Metabolism of Gibberellin A(12) and A(12)-Aldehyde in Developing Seeds of Pisum sativum L

Metabolism of ¹⁴C]gibberellin (GA) A₁₂ (GA₁₂) and ¹⁴C]gibberellin A₁₂-aldehyde (GA₁₂-aldehyde) was examined in cotyledons and seed coats from developing seeds of pea (Pisum sativum L.). Both were metabolized to only 13-hydroxylated GAs in cotyledons but to 13-hydroxylated and non-13-hydroxylated GAs in seed coats. The metabolism of ¹⁴C]GA₁₂ was slower in seed coats than in cotyledons. ¹⁴C]GA₁₂-aldehyde was also metabolized to conjugates in seed coats. Seed coat ¹⁴C]-metabolites produced from ¹⁴C]GA₁₂-aldehyde were isolated by high-performance liquid chromatography (HPLC). Conjugates were base hydrolyzed and the free GAs reisolated by HPLC and identified by gas chromatography-mass spectrometry. ¹⁴C]GA₅₃-aldehyde, ¹⁴C]GA₁₂-aldehyde conjugate, and ¹⁴C]GA₅₃-aldehyde conjugate were major metabolites produced from ¹⁴C]GA₁₂-aldehyde by seed coats aged 20-22 days or older.

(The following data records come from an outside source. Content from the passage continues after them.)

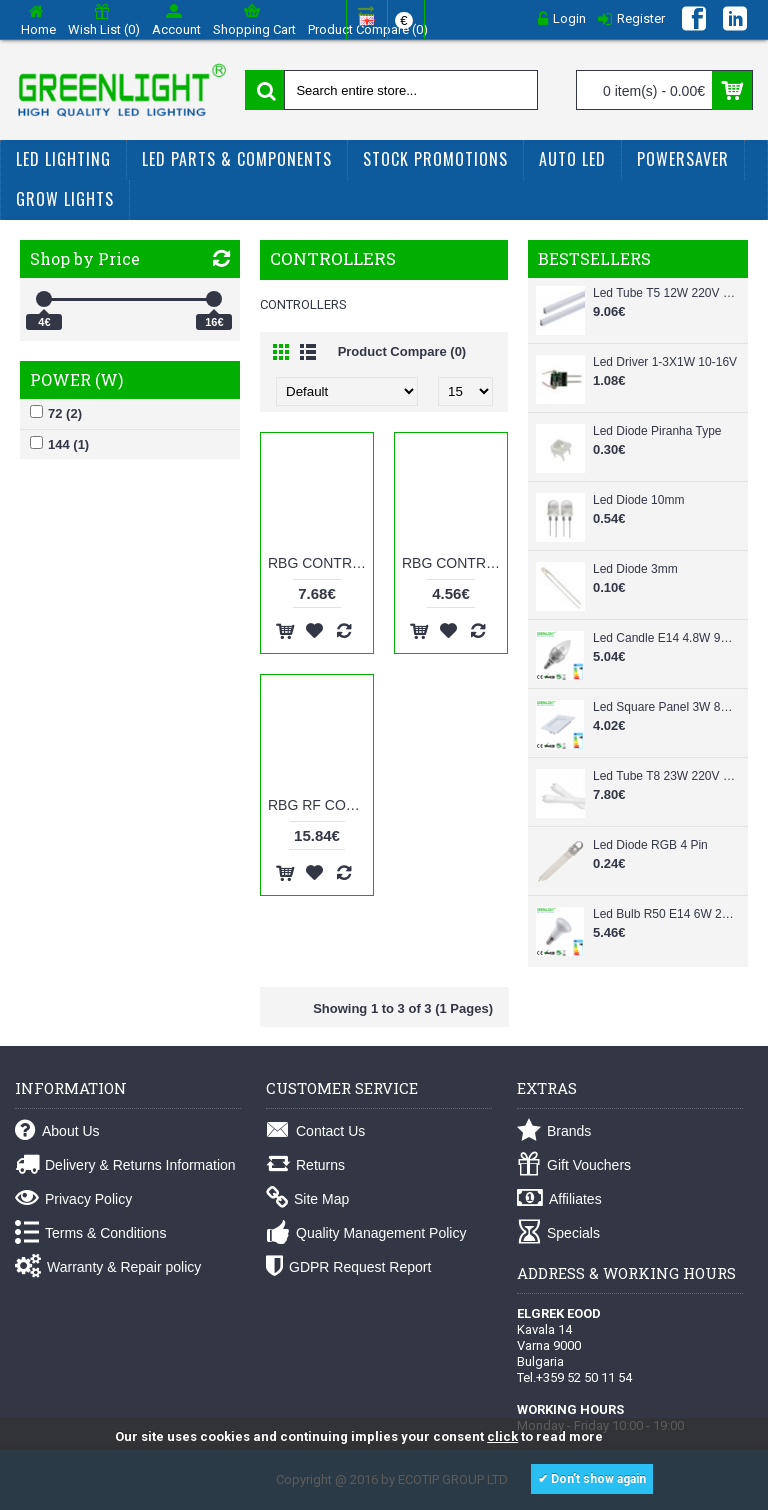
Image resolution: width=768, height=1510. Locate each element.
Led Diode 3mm (635, 569)
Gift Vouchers (574, 1165)
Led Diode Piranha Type (657, 431)
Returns (305, 1165)
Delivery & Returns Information (125, 1165)
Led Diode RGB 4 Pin (650, 845)
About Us (57, 1131)
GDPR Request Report (348, 1267)
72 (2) (56, 413)
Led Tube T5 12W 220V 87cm (665, 293)
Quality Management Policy (366, 1233)
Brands (554, 1131)
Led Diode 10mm (638, 500)
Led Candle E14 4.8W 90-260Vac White (665, 638)
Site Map (307, 1199)
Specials (558, 1233)
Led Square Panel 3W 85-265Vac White (665, 707)
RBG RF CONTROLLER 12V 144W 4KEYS (320, 805)
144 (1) (59, 444)
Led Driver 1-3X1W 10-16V (665, 362)
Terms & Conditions (90, 1233)
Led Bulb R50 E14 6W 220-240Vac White (665, 914)
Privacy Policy (73, 1199)
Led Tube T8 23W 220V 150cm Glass (665, 776)
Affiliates (559, 1199)
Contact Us (315, 1131)
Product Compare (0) (402, 351)
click (502, 1436)
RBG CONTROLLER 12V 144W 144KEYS (320, 563)
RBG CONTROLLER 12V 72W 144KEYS (454, 563)
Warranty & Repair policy (108, 1267)
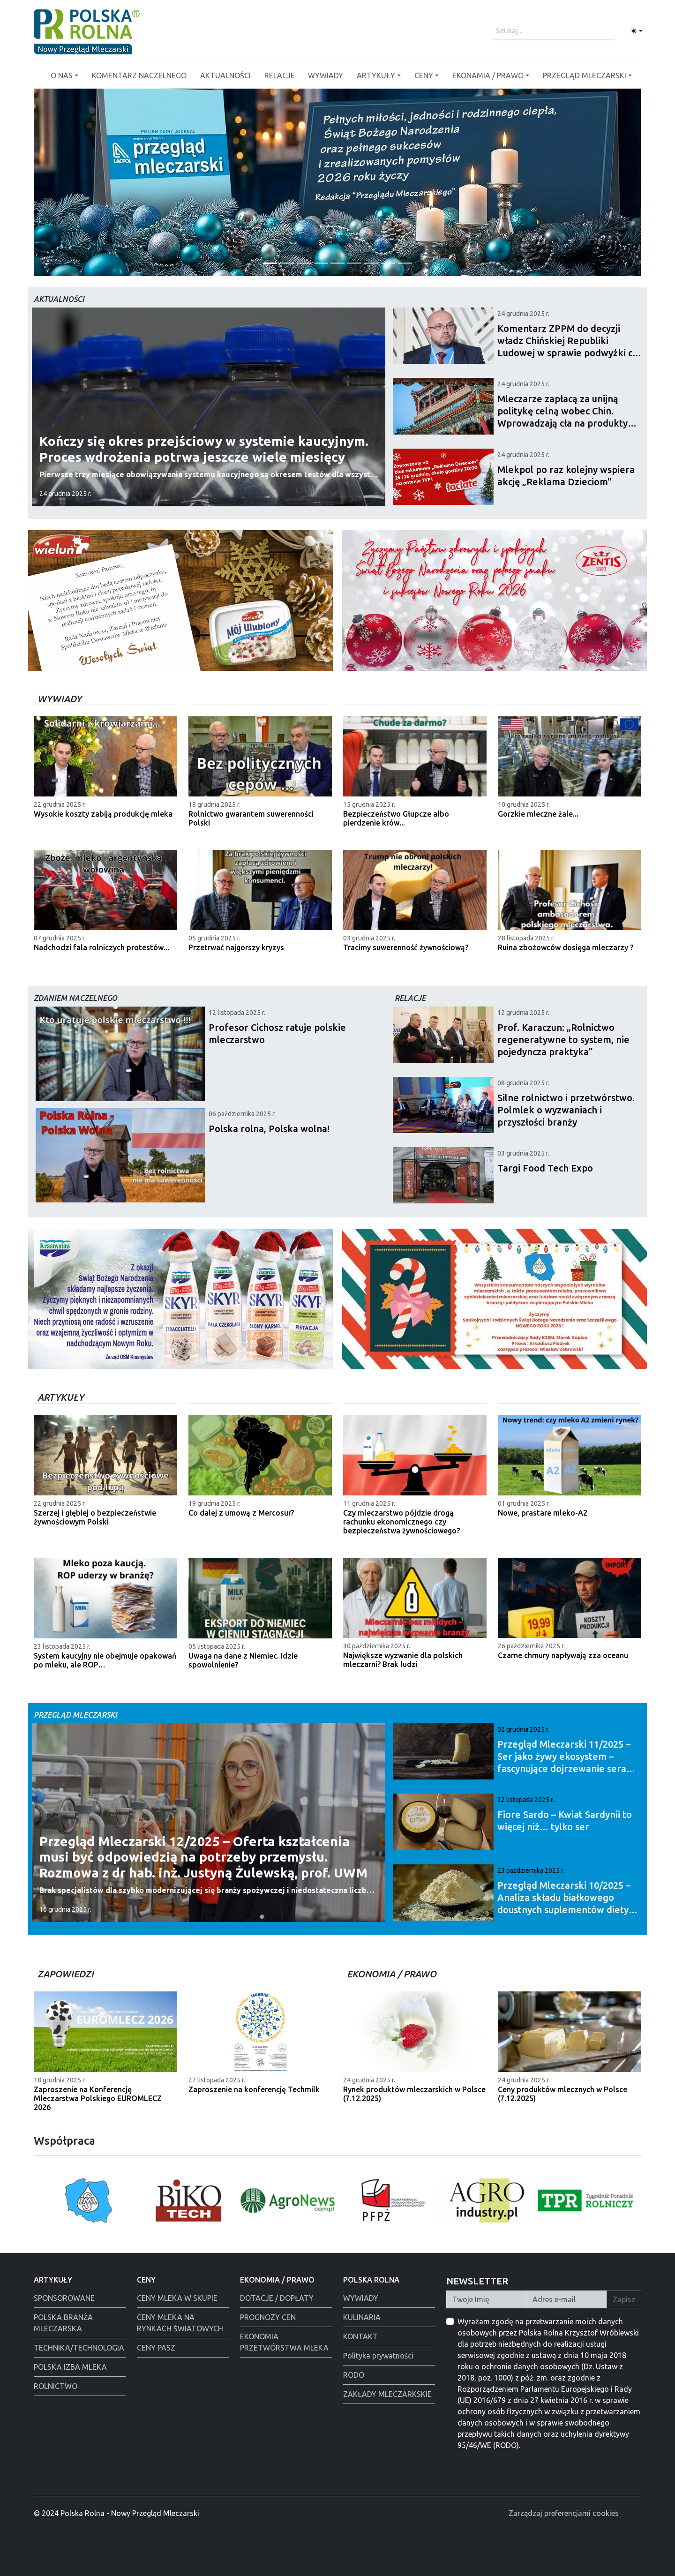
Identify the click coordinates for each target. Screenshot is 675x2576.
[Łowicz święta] (405, 263)
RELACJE (279, 75)
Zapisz (624, 2299)
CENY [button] (423, 75)
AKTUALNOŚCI (225, 75)
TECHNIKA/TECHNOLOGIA (79, 2347)
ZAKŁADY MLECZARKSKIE (387, 2394)
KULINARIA (362, 2317)
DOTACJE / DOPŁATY (277, 2298)
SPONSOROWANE (64, 2298)
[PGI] (270, 263)
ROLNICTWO (55, 2386)
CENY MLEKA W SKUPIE (177, 2298)
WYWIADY (325, 75)
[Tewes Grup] (304, 263)
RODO (353, 2375)
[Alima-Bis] (371, 263)
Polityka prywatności (378, 2355)
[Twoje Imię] (486, 2299)
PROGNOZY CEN (268, 2317)
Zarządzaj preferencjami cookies (564, 2513)
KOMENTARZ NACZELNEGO (139, 75)
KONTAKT (360, 2336)
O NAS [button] (62, 75)
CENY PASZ (156, 2347)
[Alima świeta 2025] (354, 263)
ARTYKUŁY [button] (376, 75)
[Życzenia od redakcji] (287, 263)
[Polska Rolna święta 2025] (321, 263)
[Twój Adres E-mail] (566, 2299)
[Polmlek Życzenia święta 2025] (337, 263)
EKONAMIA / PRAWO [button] (488, 75)
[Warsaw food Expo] (388, 263)
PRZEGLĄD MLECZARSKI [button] (584, 75)
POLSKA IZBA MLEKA (70, 2367)
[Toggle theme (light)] (636, 31)
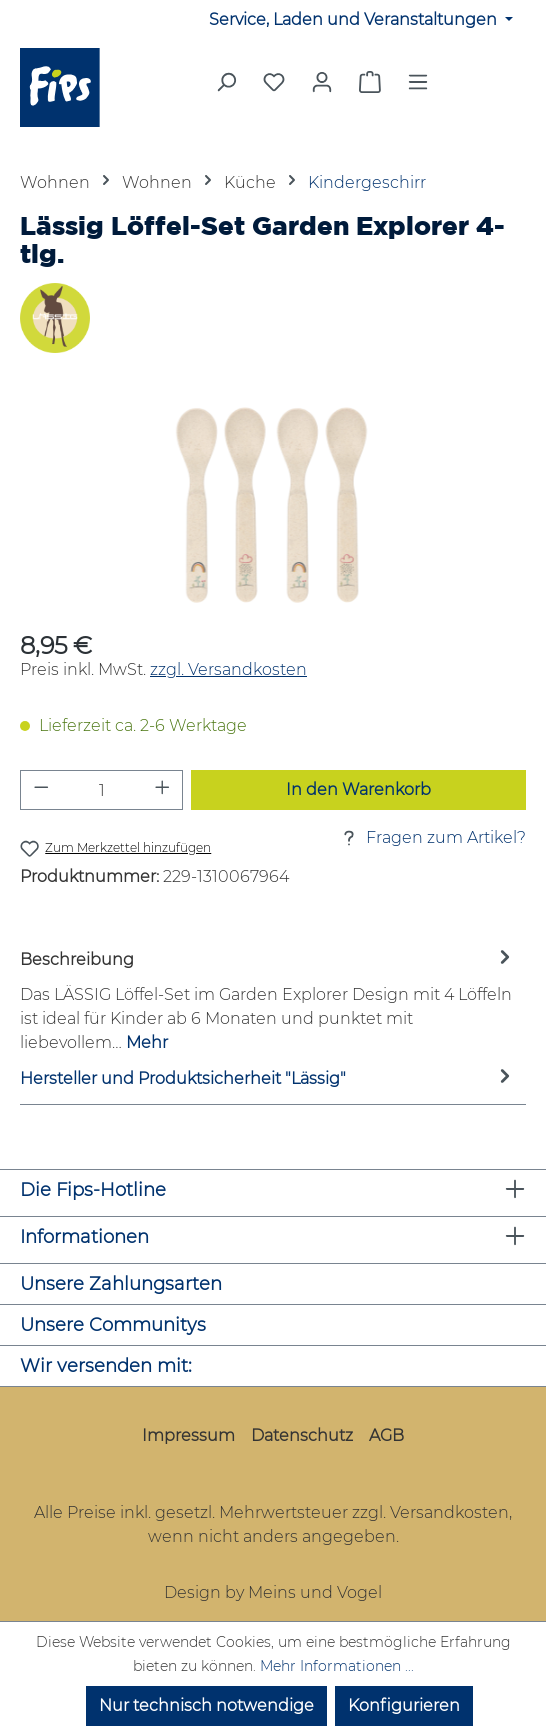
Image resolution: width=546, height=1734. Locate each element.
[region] (273, 505)
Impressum (188, 1435)
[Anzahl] (102, 790)
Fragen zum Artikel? (432, 838)
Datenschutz (302, 1435)
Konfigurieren (404, 1705)
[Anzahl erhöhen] (163, 790)
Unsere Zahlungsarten (121, 1284)
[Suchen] (226, 88)
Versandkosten (449, 1512)
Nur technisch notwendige (206, 1705)
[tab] (268, 1000)
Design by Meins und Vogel (273, 1592)
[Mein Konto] (322, 82)
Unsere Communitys (113, 1325)
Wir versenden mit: (106, 1366)
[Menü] (418, 88)
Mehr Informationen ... (337, 1666)
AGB (386, 1435)
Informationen (84, 1237)
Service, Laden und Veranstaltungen (355, 19)
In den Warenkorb (358, 789)
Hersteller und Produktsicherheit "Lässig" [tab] (268, 1079)
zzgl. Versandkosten (228, 669)
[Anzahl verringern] (41, 790)
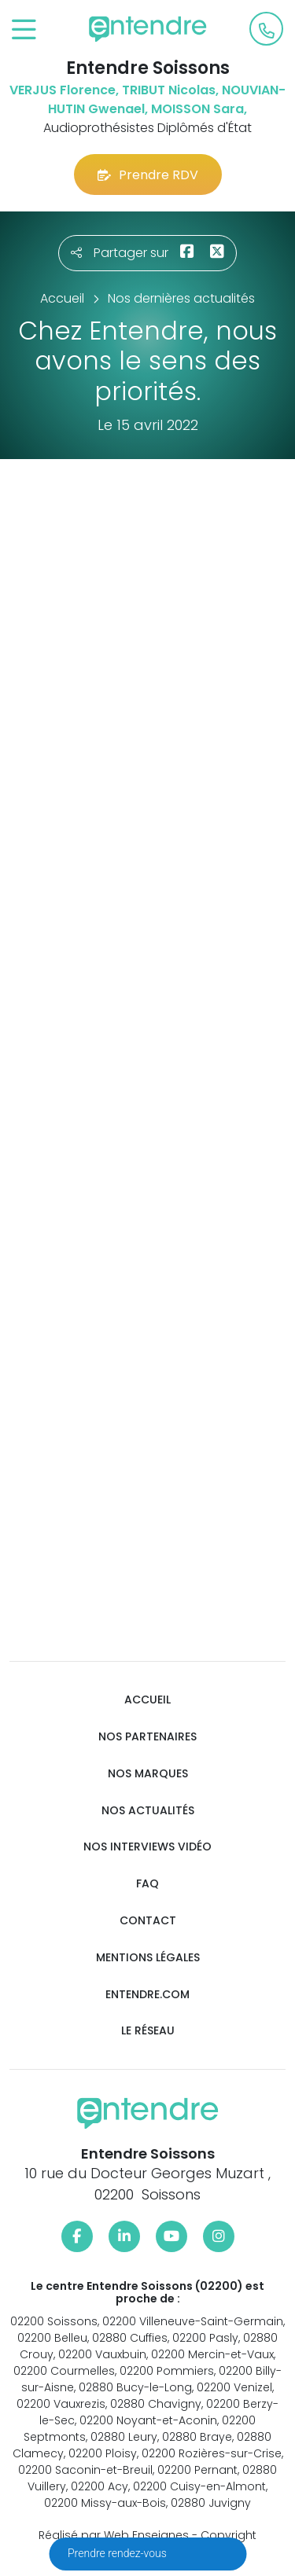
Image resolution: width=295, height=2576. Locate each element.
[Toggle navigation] (24, 30)
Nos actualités (147, 1810)
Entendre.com (147, 1994)
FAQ (147, 1884)
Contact (148, 1920)
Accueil (147, 1700)
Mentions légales (148, 1957)
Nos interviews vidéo (147, 1847)
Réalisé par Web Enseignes (114, 2535)
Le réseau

The dilution of ¹⁴C in these compounds by ¹²C, as compared to the supplied ¹⁴C]GA₁₂-aldehyde, indicated that they are endogenous. Feeding ¹⁴C]GA₅₃-aldehyde led to the production of ¹⁴C]GA₅₃-aldehyde conjugate in seed coats and shoots and also to 13-hydroxylated GAs in shoots. Labeled GAs, recovered from plant tissue incubated with either ¹⁴C]GA₁₂, ¹⁴C]GA₁₂-aldehyde, or ³H]GA₉, were used as appropriate markers for the recovery of endogenous GAs from seed coats or cotyledons. These GAs were purified by HPLC and identified and quantified by gas chromatography-mass spectrometry. GA₁₅, GA₂₄, GA₉, GA₅₁, GA₅₁-catabolite, GA₂₀, GA₂₉, and GA₂₉-catabolite were detected in seed coats, whereas GA₉, GA₅₃, GA₄₄, GA₁₉, GA₂₀, and GA₂₉ were found in cotyledons. The highest GA levels were for GA₂₀ and GA₂₉ in cotyledons (783 and 912 nanograms per gram fresh weight, respectively) and for GA₂₉ and GA₂₉-catabolite in seed coats (1940 and > 1940 nanograms per gram fresh weight, respectively).